Клипса по кличке Мясо искурил сигарету и даже остаток табака растер в ладонях. Ван-Вэй только потянул носом и сглотнул слюну. А Кенто-добряк хлопнул его по плечу и понимающе подмигнул:
– Уж теперь-то на свободе накуримся!
– Не выйдет у нас ничего, – вдруг произнес Ван-Вэй, и голос у него впервые прозвучал почти что уверенно.
Теперь каждый из них мечтал почти в открытую – не могли удержаться, словно малые дети. Им казалось, что от этого все сложится так, как они задумали.
– Почему? – спросил Мексиканец.
И все насторожились. Поп, как настоящий бригадир, даже не стал спрашивать, а только слушал. 
– Потому что для любого китайца цифра четыре – роковая цифра, – пояснил Ван-Вэй, – разве не ясно?!
– Да брось ты! – сказал Сержант. – Где наша не пропадала.
– Не повезет нам, – обреченно сказал Ван-Вэй и замолчал, потому что уважал Попа-бригадира.
– Ну, а что ты еще знаешь? – спросил Он, пытаясь отвлечь от дурных разговоров и не думать, что кто-то из них глупо проболтается и что когда-то они с Сержантом воевали по обе стороны фронта и шарили по великой европейской равнине. Но это было так давно и с тех пор столько всего перемешалось, что врагов здесь на Земле у тебя нет и, вероятно, никогда не будет, если только то, что там, наверху, произошло, – не их общий враг. 
– Да вот, в общем-то, идешь рядом с человеком или в строю – а потом «бац-ц!!!» и пусто, только вихрь крутится. 
– Что ж, вот так «бац-ц» и все? – спросил Он, чтобы только спросить, потому что слышал множество подобных историй, и все они были одинаковы, или почти одинаковы: опустевшие бары, куда боялись забегать, опустевшие города, куда боялись забредать. 

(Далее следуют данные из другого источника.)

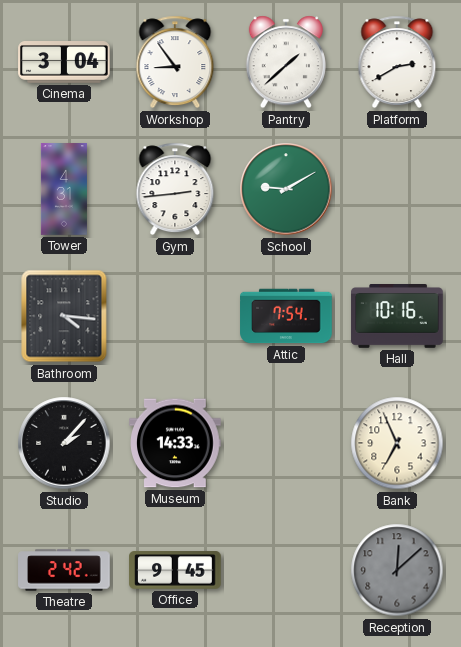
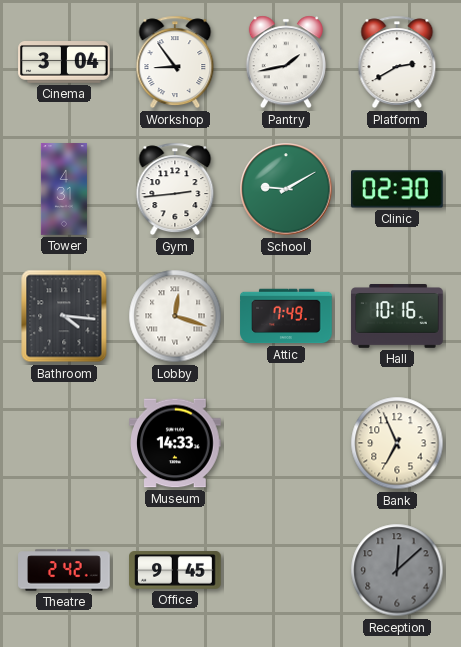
Pantry: 1:38 -> 1:43
Clinic: none -> 02:30
Lobby: none -> 12:18
Attic: 7:54 -> 7:49
Studio: 2:07 -> none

– Вихрь-то, ясно, – за телом тянется, – вроде как на тепло реагирует, а зеркальный эффект – вроде видишь себя со стороны... а молочная пелена? Она уже потом появилась и походила на самый безобидный туман, только вначале почему-то сеном пахло, и никто из этой пелены никогда не выбирался. И всего больше этой дряни-плесени стлалось по лесам, загоняя людей в горы, чтобы тянуться следом, потом уже я видел ее гниющую. Или силиконовые болота – эка невидаль, скажете вы теперь, но тогда-то, тогда-то... Вначале мы не умели с ней бороться. Это потом выдумали отвердители. Прилетит вертушка и выльет тонну дряни тебе на голову, воняло, но ты спасен, можешь хоть танцевать. Эти силиконовые болота как бы сами по себе пропали. Но тот, кто их прошел, никогда не забудет. Я прошел их дважды. В самом начале от испуга, как и все убегал босиком, и в конце войны, но это была ерунда, у нас даже служба соответствующая была, как химзащита. 

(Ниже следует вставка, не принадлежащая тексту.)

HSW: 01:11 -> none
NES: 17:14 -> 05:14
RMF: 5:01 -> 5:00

Он и сам слишком хорошо все помнил. У каждого взвода были свои маленькие тайны, как выжить. Очень многое зависело от командира, его опыта. Ему-то самому, можно считать, еще повезло, как, впрочем, каждому из бригады. Но здесь, на заводе, его опыт не имел никакого значения. Все они «избранные», как твердил Мексиканец, и клал по три раза в день поклоны на Мекку – даже между станками, даже возле параши. А он в этом деле дока – каждый знает, доказательств не требуется, потому что на всякий случай молился все богам подряд.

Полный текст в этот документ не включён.